We're planning to order some bronze shim stock to repair a sloppy rudder on our Ericson 34. Could you tell me exactly which shim stock you ordered from McMaster Carr? You said you used .10 shim stock, but I can't find any that thick. They seem to be listed from .01 to .04 at mcmaster.com.

Thanks for your help,

Brooke:confused:
 

ted_reshetiloff

Contributing Partner
The .10" thick bronze shim stock from McMaster is PN: 9020K43. More important though is for you to determine how out of spec YOUR rudder post/ lower bearing is. Drop the rudder. Use a set of calipers and measure the diameter of the rudder post at the lower bearing area and also the diameter of the lower bearing. The difference between these 2 measurements will give the tolerance you have to fix. In my case it was .25" or 1/4" I used .10" shim stock and cut enough to wrap completely around the rudder post one time.
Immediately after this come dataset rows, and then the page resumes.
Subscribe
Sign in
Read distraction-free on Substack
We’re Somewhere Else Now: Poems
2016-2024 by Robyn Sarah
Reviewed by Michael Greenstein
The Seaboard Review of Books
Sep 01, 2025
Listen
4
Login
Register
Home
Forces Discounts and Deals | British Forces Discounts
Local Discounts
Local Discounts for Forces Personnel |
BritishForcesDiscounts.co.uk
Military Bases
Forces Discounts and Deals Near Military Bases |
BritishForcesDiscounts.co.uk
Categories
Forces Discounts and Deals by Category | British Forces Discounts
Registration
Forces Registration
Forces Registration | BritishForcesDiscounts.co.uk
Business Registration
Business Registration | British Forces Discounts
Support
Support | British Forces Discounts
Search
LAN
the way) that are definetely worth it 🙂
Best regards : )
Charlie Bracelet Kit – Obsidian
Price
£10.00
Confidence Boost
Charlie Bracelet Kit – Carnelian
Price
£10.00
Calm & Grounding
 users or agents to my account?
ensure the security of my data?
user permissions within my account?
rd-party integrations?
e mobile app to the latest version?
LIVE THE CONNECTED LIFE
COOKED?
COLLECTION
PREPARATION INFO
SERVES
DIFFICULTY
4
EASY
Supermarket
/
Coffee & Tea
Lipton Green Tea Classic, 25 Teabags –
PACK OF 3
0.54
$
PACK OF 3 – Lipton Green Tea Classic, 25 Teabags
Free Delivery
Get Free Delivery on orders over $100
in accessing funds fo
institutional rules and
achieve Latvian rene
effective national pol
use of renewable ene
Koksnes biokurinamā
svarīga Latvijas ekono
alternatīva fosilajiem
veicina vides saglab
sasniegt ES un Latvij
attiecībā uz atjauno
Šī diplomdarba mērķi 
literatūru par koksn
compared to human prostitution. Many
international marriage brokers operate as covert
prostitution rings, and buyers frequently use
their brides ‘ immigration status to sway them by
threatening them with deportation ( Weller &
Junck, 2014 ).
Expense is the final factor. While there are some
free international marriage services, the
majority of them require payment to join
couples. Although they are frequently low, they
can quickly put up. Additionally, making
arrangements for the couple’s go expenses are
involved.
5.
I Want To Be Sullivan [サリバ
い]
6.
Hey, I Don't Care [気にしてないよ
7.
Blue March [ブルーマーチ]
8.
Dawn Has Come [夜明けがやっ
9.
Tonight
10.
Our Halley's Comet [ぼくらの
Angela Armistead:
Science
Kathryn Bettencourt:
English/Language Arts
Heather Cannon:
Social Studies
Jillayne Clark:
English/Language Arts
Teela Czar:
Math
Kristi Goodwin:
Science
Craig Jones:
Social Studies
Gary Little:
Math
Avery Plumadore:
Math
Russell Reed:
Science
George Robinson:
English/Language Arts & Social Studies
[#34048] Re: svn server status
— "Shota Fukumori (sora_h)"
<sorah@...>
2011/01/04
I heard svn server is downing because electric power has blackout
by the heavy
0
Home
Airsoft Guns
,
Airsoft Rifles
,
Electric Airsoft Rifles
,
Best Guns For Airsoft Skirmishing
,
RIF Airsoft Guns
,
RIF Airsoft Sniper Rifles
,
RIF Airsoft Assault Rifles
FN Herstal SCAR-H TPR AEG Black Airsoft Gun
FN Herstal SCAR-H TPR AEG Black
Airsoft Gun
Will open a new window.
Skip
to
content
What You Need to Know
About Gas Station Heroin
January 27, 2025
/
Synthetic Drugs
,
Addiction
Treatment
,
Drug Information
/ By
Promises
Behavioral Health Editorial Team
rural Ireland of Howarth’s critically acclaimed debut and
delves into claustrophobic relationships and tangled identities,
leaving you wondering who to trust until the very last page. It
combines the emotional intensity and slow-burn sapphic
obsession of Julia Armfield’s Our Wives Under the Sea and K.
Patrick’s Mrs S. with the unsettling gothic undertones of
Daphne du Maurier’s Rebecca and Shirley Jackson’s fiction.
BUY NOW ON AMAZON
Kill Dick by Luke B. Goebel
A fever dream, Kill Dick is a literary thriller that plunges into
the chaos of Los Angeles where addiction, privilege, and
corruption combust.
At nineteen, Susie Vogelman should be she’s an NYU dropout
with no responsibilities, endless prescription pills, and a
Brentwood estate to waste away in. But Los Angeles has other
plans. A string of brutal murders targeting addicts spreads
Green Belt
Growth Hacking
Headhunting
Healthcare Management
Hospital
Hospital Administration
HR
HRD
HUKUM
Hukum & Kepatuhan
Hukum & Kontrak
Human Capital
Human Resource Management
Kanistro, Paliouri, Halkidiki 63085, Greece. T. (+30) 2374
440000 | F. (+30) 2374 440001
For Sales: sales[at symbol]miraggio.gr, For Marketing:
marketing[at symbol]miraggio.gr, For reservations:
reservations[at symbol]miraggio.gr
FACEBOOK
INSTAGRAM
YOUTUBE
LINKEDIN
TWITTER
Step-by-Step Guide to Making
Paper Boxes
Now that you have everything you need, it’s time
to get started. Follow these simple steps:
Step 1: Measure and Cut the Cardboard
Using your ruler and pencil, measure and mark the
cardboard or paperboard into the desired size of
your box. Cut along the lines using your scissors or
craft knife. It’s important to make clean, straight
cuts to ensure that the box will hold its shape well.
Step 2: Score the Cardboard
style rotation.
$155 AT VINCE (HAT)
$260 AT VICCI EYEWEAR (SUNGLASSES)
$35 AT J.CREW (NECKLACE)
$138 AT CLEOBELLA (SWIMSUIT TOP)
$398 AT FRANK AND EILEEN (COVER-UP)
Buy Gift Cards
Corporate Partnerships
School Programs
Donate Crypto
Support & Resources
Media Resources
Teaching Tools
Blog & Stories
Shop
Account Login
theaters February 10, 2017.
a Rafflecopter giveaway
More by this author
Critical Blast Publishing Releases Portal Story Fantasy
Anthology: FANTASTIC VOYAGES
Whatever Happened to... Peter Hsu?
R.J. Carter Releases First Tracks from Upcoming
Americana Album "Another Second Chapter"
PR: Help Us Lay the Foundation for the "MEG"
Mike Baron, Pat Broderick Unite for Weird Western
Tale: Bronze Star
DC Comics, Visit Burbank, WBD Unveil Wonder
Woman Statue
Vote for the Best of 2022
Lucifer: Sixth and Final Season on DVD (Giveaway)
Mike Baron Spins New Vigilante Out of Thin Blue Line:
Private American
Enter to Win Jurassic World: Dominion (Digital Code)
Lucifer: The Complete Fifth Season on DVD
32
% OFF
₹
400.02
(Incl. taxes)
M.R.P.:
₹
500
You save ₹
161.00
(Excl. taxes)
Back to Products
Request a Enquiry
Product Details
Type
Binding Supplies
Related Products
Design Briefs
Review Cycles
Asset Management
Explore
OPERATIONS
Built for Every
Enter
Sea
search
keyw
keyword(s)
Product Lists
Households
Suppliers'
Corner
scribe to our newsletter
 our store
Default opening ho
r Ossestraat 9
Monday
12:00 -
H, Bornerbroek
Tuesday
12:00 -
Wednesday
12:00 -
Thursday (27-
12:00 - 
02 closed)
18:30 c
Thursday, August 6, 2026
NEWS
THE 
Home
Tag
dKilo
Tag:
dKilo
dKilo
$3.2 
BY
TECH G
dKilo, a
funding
That made the new tolerance .05" which is about as tight as you are going to want it to be able to easily reinstall the rudder. McMaster has other thicknesses as well I list below.

.005" 9020K41
.008" 9020K42
.010" 9020K43
.013" 9020K44
.016" 9020K45
.020" 9020K46
.025" 9020K47
 

Brookelise

Member II
Bronze shim stock

Thanks, Ted. Your help is much appreciated.

Did you wrap a 6-inch piece of shim stock around the rudder post?

Jim Reddington asked in a previous post in this thread about the upper bushing? Do we have to add any shim stock there?

"Saw in the Ericson manual references to shims and think I understand how shims for the lower bushing are installed. But how do you accomplish this for the upper bushings?"